Danny Gladding was an American soldier and the first graduate from Seaford High School killed in Vietnam. His name is one of the thousands of names listed on the granite wall of the Vietnam Veterans Memorial.
Danny had graduated two years ahead of me from Seaford High, and everybody knew him, since he was the captain of the football and baseball teams, senior class president and king of the senior prom. He married the prom queen, Annette, and was supposed to have a great life.
Danny was an all-around good guy, and life was perfect until a little war over in Vietnam ended it. I was in training at Fort Benning, Ga., when word reached me on May 9, 1968, that Danny had been killed. He was 21 years old. Within a year, I too would be serving in Vietnam.
This past week, the Vietnam Veterans Memorial Fund hosted the Reading of the Names of 58,282 service members inscribed on the Vietnam Veterans Memorial in Washington, D.C., as part of the special activities planned this Veterans Day weekend to commemorate the wall’s 30th anniversary.

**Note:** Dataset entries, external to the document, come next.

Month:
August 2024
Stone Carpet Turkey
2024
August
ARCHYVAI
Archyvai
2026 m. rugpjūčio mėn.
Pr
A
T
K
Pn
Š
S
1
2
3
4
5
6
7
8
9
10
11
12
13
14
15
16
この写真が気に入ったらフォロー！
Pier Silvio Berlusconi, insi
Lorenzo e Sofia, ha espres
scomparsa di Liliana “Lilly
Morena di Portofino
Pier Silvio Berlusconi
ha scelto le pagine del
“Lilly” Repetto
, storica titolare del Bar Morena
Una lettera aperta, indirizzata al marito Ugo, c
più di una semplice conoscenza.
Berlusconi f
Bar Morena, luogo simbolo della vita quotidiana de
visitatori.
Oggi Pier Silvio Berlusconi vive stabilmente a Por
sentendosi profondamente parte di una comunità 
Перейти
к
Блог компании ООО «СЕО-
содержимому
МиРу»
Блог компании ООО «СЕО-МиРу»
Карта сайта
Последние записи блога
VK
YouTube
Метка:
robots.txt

The Reading of the Names took place at the wall for 65 hours over a four-day period beginning with an opening ceremony on Wednesday, November 7, 2012, at 3 p.m. On Thursday evening, I took my place as one of the volunteers who read the names for about eight hours from 4 p.m. on Nov. 7 to 12 a.m. on Nov. 8. Other volunteers then read the names for 19 hours daily from 5 a.m. until 12 a.m. on Nov. 8, 9, and 10.

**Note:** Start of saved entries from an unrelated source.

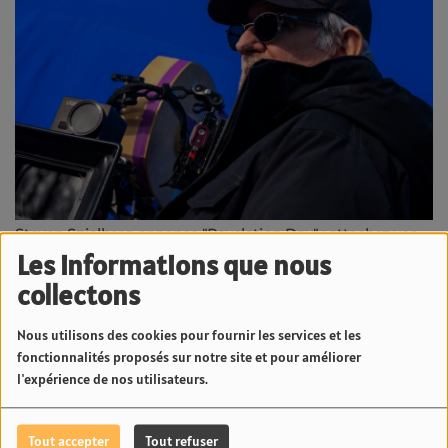
Steven Spielberg annonce "Revelation Day" : attachez vos
ceintures ! | 23.6 Radio
Les informations que nous
collectons
Minute Conso
Nous utilisons des cookies pour fournir les services et les
fonctionnalités proposés sur notre site et pour améliorer
l'expérience de nos utilisateurs.
Tout accepter
Tout refuser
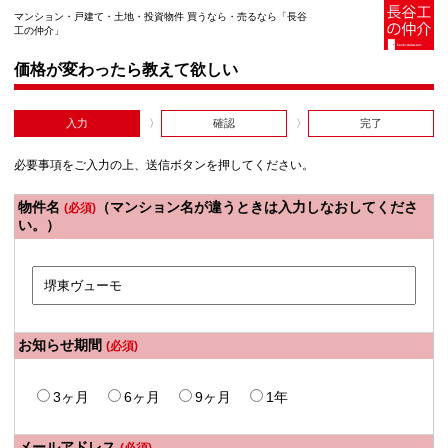
マンション・戸建て・土地・投資物件 買うなら・売るなら「長谷
工の仲介」
価格が変わったら教えて欲しい
入力
確認
完了
必要事項をご入力の上、送信ボタンを押してください。
物件名
（マンション名が違うときは入力しなおしてくださ
(必須)
い。）
お知らせ期間
(必須)
3ヶ月
6ヶ月
9ヶ月
1年
メールアドレス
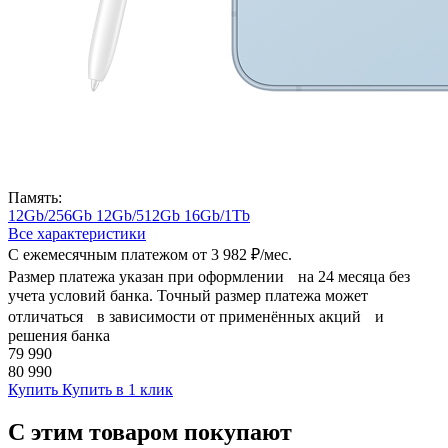
Память:
12Gb/256Gb
12Gb/512Gb
16Gb/1Tb
Все характеристики
С ежемесячным платежом от
3 982 ₽/мес.
Размер платежа указан при оформлении на 24 месяца без
учета условий банка. Точный размер платежа может
отличаться в зависимости от применённых акций и
решения банка
79 990
80 990
Купить
Купить в 1 клик
С этим товаром покупают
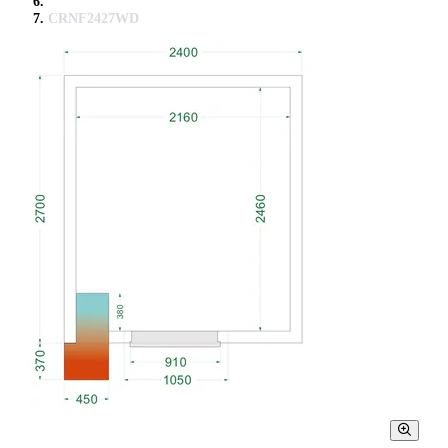
CRNF2427WD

The Reading of the Names took place in Washington, D.C. just four other times in the wall’s history. In November 1982, the names were read aloud at Washington National Cathedral as part of a week-long national salute to Vietnam Veterans. The names were read at the wall during the 10th anniversary celebration in November 1992, during the 20th anniversary celebration in 2002 and during the 25th anniversary celebration in 2007. And with the reading of his name, Capt. Harry Griffith Cramer Jr. became the first to be honored Wednesday in what was a 65-hour marathon session by 2,000 people reading all the names on the wall from now until Veterans Day.

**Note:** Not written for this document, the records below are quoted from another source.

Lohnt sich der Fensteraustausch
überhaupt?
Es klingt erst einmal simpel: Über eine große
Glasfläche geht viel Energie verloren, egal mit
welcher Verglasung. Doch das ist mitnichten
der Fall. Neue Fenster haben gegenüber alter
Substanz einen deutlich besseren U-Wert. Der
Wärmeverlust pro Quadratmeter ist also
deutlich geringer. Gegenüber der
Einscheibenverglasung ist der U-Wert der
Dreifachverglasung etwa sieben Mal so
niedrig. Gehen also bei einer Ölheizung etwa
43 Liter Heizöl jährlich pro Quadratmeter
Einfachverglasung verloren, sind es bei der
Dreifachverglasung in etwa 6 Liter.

It’s not just reading the names; it’s a reminder that these names had families. They were human beings with stories like Danny’s. I had known Danny’s story for the past 44 years, but on Thursday night, I researched the 30 names I did not know to find out more about them. I didn’t want to just read the names as if I was reading a phone book. I know every one of those names had a family just like me, and maybe their families are gone, or maybe they can’t be here, but I owed it to them to know who these people are. The 30 names I read are listed on Panel 37 East, lines 28 through 30, and I know who they are now.
I lost some friends in Vietnam, and I regard the wall as a very spiritual place. Reading the names on this special Veterans Day weekend has brought me a sense of relief. I think this special place will always serve as a healing process for the country to remember, and for veterans like me.
It also shows how much pain people still feel in their heart. So, on this Veterans Day, let us take time to remember the connection between the living and the dead, lest we not forget those who gave their all for our country.
To those who have survived, may you and yours have a Happy Veterans Day.